● **What the exercise asks**:
Take the lines below beginning at the line that has "NORBERGS KOMMUN" and stopping after the line that has "Juridisk merknad", and print them exactly as they are, with no other lines.

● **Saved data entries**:
- - - - - - -
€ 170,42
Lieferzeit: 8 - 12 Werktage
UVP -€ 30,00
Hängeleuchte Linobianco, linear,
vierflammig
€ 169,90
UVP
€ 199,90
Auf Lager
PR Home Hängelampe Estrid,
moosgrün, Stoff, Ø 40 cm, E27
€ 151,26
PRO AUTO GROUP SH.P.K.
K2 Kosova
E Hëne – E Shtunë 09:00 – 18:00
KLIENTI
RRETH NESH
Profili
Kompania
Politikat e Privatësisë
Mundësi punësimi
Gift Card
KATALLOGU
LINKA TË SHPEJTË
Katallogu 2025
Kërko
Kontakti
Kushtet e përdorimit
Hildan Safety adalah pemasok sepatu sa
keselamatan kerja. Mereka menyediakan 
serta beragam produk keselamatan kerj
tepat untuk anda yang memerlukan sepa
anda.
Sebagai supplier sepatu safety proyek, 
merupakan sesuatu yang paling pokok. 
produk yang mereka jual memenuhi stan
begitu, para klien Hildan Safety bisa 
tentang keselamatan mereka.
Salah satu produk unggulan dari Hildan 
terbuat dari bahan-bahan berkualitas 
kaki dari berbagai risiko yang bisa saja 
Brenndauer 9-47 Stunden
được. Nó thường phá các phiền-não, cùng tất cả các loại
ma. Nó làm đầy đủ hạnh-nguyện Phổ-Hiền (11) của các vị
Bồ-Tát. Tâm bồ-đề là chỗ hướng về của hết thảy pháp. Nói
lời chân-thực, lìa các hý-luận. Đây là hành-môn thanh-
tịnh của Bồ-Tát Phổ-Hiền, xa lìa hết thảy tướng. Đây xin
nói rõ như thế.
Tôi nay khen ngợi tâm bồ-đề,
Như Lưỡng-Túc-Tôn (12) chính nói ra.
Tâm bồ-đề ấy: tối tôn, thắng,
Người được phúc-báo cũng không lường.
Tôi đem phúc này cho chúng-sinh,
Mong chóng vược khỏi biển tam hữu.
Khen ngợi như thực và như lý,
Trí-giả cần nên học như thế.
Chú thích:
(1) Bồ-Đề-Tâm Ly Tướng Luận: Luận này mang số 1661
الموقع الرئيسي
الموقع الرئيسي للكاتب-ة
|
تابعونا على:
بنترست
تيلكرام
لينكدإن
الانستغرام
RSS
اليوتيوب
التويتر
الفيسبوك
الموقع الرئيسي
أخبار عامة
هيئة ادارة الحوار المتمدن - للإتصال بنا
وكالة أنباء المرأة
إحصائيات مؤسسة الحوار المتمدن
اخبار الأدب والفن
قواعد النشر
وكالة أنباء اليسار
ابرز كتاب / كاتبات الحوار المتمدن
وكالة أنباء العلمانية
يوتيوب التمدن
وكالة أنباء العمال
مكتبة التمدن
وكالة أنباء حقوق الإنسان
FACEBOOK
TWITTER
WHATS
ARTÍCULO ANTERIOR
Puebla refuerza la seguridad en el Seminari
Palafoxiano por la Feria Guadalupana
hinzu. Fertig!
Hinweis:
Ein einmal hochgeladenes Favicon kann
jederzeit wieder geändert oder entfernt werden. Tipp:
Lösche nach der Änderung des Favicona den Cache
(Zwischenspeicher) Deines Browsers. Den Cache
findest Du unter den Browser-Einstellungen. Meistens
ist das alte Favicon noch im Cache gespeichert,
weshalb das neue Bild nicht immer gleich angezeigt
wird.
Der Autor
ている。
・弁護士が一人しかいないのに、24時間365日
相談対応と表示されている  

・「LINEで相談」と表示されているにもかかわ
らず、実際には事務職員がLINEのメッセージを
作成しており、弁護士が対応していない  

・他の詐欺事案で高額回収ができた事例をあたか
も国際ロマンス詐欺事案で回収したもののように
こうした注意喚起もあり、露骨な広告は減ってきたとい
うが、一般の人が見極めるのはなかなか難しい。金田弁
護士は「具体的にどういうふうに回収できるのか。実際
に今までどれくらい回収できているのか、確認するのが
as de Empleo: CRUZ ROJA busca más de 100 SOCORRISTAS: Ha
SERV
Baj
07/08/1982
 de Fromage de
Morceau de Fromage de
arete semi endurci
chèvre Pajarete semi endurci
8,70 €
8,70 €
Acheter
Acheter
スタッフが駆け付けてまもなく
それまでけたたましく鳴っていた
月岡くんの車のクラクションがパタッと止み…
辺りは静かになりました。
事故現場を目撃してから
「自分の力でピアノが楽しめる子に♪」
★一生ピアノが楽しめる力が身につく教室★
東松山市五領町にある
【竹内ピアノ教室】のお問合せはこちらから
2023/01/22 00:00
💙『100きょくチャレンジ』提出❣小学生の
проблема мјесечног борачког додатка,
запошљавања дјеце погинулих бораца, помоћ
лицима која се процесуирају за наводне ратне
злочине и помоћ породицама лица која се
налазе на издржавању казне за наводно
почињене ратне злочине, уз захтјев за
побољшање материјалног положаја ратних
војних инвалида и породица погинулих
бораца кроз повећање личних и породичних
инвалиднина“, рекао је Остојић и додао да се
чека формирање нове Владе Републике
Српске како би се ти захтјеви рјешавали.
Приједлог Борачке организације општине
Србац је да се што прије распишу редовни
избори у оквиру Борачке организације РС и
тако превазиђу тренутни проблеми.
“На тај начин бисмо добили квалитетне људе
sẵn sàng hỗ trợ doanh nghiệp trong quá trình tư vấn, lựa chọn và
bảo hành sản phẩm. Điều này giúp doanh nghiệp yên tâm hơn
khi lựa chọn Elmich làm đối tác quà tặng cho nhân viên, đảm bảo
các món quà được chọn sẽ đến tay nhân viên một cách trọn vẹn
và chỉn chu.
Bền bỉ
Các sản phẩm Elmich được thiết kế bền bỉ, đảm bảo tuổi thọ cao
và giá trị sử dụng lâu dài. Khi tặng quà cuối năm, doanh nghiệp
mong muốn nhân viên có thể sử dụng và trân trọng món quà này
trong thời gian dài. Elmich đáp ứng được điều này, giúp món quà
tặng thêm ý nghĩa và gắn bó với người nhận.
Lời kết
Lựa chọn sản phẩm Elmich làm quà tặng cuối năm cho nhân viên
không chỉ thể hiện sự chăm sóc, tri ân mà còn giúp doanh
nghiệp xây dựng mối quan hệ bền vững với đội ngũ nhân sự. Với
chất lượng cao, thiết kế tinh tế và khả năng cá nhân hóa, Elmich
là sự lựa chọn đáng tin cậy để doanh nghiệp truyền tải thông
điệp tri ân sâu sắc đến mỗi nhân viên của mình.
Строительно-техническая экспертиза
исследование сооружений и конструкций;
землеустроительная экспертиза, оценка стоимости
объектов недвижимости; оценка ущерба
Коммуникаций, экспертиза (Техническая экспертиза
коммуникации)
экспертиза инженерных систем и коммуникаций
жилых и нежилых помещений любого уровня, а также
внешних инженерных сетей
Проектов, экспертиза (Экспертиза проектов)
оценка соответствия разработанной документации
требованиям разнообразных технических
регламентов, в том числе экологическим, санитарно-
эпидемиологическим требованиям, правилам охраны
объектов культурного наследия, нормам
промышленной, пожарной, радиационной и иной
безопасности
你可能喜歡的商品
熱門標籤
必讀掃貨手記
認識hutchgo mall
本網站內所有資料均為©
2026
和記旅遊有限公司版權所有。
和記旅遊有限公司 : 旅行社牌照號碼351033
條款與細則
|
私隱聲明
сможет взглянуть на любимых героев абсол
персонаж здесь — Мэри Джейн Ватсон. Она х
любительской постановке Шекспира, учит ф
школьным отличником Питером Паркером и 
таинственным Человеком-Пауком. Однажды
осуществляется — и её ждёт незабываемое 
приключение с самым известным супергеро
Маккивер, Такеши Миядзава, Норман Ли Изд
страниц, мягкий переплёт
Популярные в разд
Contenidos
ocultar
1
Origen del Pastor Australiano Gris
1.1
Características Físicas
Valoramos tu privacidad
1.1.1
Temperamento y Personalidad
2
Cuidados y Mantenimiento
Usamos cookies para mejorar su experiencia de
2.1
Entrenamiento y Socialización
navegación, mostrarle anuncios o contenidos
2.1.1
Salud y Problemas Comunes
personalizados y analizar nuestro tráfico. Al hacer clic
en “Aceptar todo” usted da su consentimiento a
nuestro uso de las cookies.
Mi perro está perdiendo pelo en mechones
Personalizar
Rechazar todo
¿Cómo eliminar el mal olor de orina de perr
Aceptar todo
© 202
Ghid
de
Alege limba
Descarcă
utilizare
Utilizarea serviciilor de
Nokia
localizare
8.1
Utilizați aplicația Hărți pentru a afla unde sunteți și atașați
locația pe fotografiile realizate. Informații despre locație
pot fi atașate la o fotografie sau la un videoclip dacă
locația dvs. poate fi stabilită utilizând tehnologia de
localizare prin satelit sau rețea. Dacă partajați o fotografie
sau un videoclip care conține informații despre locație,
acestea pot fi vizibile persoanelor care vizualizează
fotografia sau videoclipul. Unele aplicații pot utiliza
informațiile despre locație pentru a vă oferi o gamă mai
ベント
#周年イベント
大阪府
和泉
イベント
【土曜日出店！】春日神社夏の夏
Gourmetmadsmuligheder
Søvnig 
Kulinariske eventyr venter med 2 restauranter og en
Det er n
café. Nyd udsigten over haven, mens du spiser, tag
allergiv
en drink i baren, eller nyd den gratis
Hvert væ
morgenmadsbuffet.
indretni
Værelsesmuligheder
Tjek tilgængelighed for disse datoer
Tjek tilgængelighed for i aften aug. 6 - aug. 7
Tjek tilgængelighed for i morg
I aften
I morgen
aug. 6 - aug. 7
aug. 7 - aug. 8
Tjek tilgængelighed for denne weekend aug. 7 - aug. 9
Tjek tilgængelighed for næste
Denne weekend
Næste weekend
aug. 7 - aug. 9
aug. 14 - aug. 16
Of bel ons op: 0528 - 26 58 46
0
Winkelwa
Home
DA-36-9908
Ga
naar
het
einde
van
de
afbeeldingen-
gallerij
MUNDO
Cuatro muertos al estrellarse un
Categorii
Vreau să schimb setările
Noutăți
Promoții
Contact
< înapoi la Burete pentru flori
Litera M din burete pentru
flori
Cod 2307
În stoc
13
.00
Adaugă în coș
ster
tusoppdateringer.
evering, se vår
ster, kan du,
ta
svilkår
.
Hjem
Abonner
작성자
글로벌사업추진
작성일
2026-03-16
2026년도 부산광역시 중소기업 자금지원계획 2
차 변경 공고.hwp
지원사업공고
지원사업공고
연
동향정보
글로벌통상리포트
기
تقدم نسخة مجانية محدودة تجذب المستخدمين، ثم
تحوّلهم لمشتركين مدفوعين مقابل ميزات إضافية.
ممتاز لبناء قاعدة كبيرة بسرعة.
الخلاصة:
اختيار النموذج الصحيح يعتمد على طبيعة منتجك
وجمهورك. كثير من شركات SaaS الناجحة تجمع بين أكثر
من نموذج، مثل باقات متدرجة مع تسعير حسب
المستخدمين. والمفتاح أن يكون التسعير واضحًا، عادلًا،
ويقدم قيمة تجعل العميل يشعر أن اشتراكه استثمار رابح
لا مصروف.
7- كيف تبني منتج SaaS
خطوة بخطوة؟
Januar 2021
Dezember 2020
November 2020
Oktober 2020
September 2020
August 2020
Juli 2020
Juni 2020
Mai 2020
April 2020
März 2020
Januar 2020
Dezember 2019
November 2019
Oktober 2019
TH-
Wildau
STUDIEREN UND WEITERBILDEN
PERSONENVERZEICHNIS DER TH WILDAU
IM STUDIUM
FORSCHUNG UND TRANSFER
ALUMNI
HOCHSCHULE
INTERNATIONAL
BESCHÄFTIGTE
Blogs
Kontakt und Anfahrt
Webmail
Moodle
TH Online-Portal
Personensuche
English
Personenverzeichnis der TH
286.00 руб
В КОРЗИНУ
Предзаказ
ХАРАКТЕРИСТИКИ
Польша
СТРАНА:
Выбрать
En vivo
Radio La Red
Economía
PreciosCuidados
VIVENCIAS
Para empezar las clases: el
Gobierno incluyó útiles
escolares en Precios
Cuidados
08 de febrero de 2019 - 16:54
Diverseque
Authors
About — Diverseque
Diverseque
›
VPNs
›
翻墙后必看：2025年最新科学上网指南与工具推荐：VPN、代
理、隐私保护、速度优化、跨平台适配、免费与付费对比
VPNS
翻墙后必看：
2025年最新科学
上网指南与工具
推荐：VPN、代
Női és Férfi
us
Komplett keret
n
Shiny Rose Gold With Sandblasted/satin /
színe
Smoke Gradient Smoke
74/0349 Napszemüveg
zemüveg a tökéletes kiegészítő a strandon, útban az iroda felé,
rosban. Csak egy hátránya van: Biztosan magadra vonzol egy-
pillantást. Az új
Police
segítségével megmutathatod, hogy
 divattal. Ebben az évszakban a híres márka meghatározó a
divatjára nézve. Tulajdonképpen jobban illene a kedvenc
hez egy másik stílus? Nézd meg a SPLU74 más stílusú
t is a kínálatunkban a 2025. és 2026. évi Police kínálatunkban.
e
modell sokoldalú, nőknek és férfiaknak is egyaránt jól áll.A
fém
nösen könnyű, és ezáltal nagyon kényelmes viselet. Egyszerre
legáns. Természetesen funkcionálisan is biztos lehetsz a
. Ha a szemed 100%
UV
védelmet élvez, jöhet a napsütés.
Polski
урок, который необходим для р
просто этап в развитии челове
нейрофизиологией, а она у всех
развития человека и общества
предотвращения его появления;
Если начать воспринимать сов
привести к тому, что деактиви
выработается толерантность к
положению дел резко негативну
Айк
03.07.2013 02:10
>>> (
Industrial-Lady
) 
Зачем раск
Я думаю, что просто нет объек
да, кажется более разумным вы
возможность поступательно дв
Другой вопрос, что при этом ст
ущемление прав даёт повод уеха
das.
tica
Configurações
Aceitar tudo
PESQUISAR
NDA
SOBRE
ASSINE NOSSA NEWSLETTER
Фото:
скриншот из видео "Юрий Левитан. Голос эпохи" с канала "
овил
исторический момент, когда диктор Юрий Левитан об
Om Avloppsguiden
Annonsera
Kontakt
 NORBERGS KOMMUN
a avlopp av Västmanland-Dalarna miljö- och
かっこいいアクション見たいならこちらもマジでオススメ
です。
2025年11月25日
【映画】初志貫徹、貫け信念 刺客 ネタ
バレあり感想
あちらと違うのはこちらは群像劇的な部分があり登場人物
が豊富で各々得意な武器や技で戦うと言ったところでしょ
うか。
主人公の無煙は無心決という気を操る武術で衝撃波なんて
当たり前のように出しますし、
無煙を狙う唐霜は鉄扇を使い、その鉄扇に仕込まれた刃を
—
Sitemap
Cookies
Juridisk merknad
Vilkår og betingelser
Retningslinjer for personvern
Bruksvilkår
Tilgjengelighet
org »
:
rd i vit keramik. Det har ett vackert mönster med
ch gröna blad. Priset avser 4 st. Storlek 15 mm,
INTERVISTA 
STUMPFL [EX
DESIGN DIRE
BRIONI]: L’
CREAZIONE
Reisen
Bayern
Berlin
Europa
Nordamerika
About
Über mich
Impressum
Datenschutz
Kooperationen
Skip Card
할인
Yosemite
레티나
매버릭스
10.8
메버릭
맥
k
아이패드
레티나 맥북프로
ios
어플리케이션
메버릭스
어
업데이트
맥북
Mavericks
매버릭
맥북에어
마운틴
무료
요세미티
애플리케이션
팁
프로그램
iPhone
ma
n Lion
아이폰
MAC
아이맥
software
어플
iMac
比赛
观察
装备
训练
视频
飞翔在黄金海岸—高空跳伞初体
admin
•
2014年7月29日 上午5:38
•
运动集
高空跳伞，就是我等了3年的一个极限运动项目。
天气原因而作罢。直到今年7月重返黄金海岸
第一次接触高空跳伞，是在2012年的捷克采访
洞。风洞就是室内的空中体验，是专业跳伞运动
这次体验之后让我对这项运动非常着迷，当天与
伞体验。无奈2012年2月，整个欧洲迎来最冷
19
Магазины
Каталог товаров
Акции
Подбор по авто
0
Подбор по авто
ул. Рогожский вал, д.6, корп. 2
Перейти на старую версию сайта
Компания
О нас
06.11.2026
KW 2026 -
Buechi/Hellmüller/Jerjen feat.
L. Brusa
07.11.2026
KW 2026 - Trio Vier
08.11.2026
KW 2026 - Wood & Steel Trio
- - - - - - -
● **Answer area**:
 NORBERGS KOMMUN
a avlopp av Västmanland-Dalarna miljö- och
かっこいいアクション見たいならこちらもマジでオススメ
です。
2025年11月25日
【映画】初志貫徹、貫け信念 刺客 ネタ
バレあり感想
あちらと違うのはこちらは群像劇的な部分があり登場人物
が豊富で各々得意な武器や技で戦うと言ったところでしょ
うか。
主人公の無煙は無心決という気を操る武術で衝撃波なんて
当たり前のように出しますし、
無煙を狙う唐霜は鉄扇を使い、その鉄扇に仕込まれた刃を
—
Sitemap
Cookies
Juridisk merknad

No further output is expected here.